The Problem of Evil
If God is all-good and all-powerful, why does evil exist? This question is known as the “problem of evil,” and it poses a substantial challenge to all monotheistic faith traditions, as well as a serious obstacle to the reconciliation of religion and reason. Not surprisingly, therefore, the problem of evil has been fervently studied and debated for millennia, including by many of the greatest theologians and philosophers in human history. The problem will not be resolved any time soon. Even in the absence of an “answer,” however, studying the problem of evil provides an opportunity to examine fundamental questions of how the moral universe is structured and what our role in that universe should be. In other words, because the problem of evil deals with what it means to be a human being who interacts with — and therefore suffers from the actions of — other human beings, the natural world, and possibly a deity, the problem resides at the core of human self-contemplation, inextricably intertwined with the ultimate dilemmas of our creation, existence, and death.
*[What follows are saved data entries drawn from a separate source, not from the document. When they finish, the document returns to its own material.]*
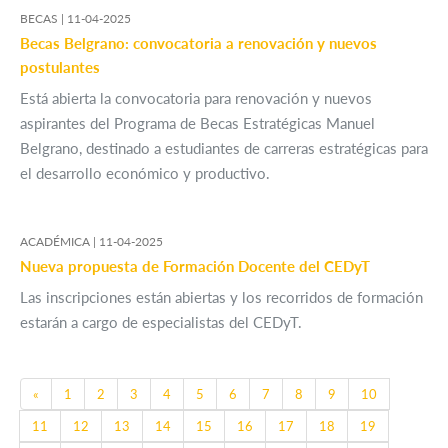
BECAS |
11-04-2025
Becas Belgrano: convocatoria a renovación y nuevos
postulantes
Está abierta la convocatoria para renovación y nuevos
aspirantes del Programa de Becas Estratégicas Manuel
Belgrano, destinado a estudiantes de carreras estratégicas para
el desarrollo económico y productivo.
ACADÉMICA |
11-04-2025
Nueva propuesta de Formación Docente del CEDyT
Las inscripciones están abiertas y los recorridos de formación
estarán a cargo de especialistas del CEDyT.
Previous
«
1
2
3
4
5
6
7
8
9
10
11
12
13
14
15
16
17
18
19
This course will examine the problem of evil and some of the most prominent theories that have been advanced in response to it. We will discuss the Old Testament (particularly the books of Genesis and Job), the theology of St. Augustine, and attempts by modern academics and clergy to respond to the problem. We will analyze the extent to which each response is effective, logically sound, and otherwise desirable. We will also take a higher-level view of the question, discussing what the problem of evil means for theologians and philosophers today, and what areas of future inquiry might prove most fruitful.
Note: Attendance at first session advised.